I fed my Bichon Natures Variety for years various ones, mostly all of them at some time or another. He is a Bichon. all of there products were high in calories. I stopped as he needed to loose a few pounds He is now on Annamaet low grain. He is doing well and has lost over 2 pounds since last April. He did fine on it but they have a rabbit one out and they do get there rabbit from China. I will tell you that much and they stand behind there products and the China place. sooo do as you choose.


----------



## BernerMax (Mar 15, 2013)

We feed Solid Gold.
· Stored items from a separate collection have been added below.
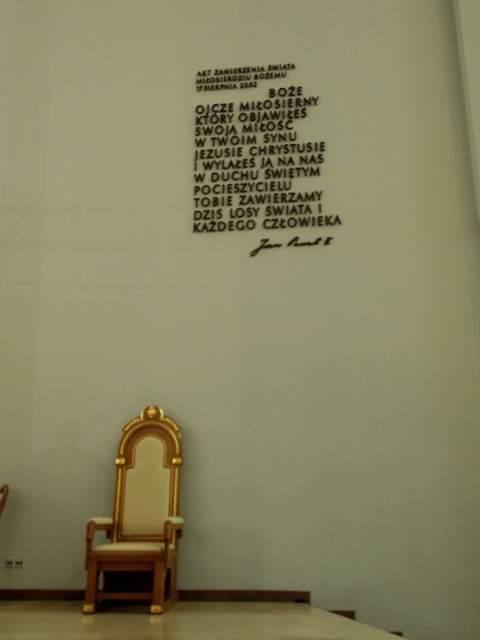 Which is more to the right, black paper at upper center or gold wood throne at center?

black paper at upper center

Is the position of black paper at upper center less distant than that of gold wood throne at center?

No, it is behind gold wood throne at center.

Between point (274, 224) and point (179, 522), which one is positioned behind?

Point (274, 224)

This screenshot has width=480, height=640. I want to click on black paper at upper center, so click(x=257, y=161).

In the scene shown: Does black paper at upper center appear on the left side of wooden polished chair at lower left?

Incorrect, black paper at upper center is not on the left side of wooden polished chair at lower left.

Does black paper at upper center appear over wooden polished chair at lower left?

Correct, black paper at upper center is located above wooden polished chair at lower left.

You are a GUI agent. You are given a task and a screenshot of the screen. Output one action in this format:
    pyautogui.click(x=<x>, y=<y>)
    Task: Click on the black paper at upper center
    The image size is (480, 640).
    Given the screenshot: What is the action you would take?
    pyautogui.click(x=257, y=161)

Is gold wood throne at center to the right of wooden polished chair at lower left from the viewer's perspective?

Correct, you'll find gold wood throne at center to the right of wooden polished chair at lower left.

Find the location of a particular element. The height and width of the screenshot is (640, 480). gold wood throne at center is located at coordinates (140, 518).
Have for 20 years starting when our Boxer back then was found to have severe poultry, tomatoe allergies (alot of foods use tomatoe pomace)-- we started on the Mmillenia formula (its beef and brown rice)-- which is fine, now though since we are in North America where Bison is sourced, we use the Wolf cub (bison large breed puppy, but the adult formula is Wee Bits for small adult dogs, which my brothers mini schnauzer is on).. I dont need a grain free kibble (I find that grain free tend to use other fillers and there is nothing wrong with some Brown rice IMHO)...... and we give whole raw eggs and other raw items to supplement as well....
Our dogs have been, 2 boxers, now a giant schnauzer, a bernese mt dog, and a new 10 1/2 week old great pyrenees/ anatolian puppy (we feed everyone the same formula for convenience but vary the amounts) and everyone is nice and healthy....


----------



## Benjismom (May 19, 2013)

Yes I like solid gold. I would choose that I believe over Nature Variety. I now feed Annamaet. it is a very good food. I would also suggest that one as well to add to the mix.


----------



## TRDmom (Mar 3, 2013)

My three are on Canidae all life stages chicken & rice. The three dogs total about 120 pounds and the 30-pound bag lasts for a month (costs $45 with tax). None of my dogs have any trouble digesting it, have healthy coats and are good weights. My boxer had a couple bald spots and itched a lot when I first got her. I blame that on diet (not sure what it was) because her coat is great now! I also give my dogs raw meat. Not as much as they used to, but I think its good to add that from time to time (especially for dogs on kibble diets).


----------



## Vivyd (Mar 8, 2013)

I ended up getting AvoDerm Chicken & Brown Rice. All the other brands were out of the 15pound bags....and I've only got 35pounds of dog in total. I think if I got one of the 30pound bags it would start going stale before they finish it all. I ordered the 15pound bag online, but when it arrived it was actually four 2kg bags. So I ended with a bit more than I ordered and have to worry about it going stale even less. Lucky me.


----------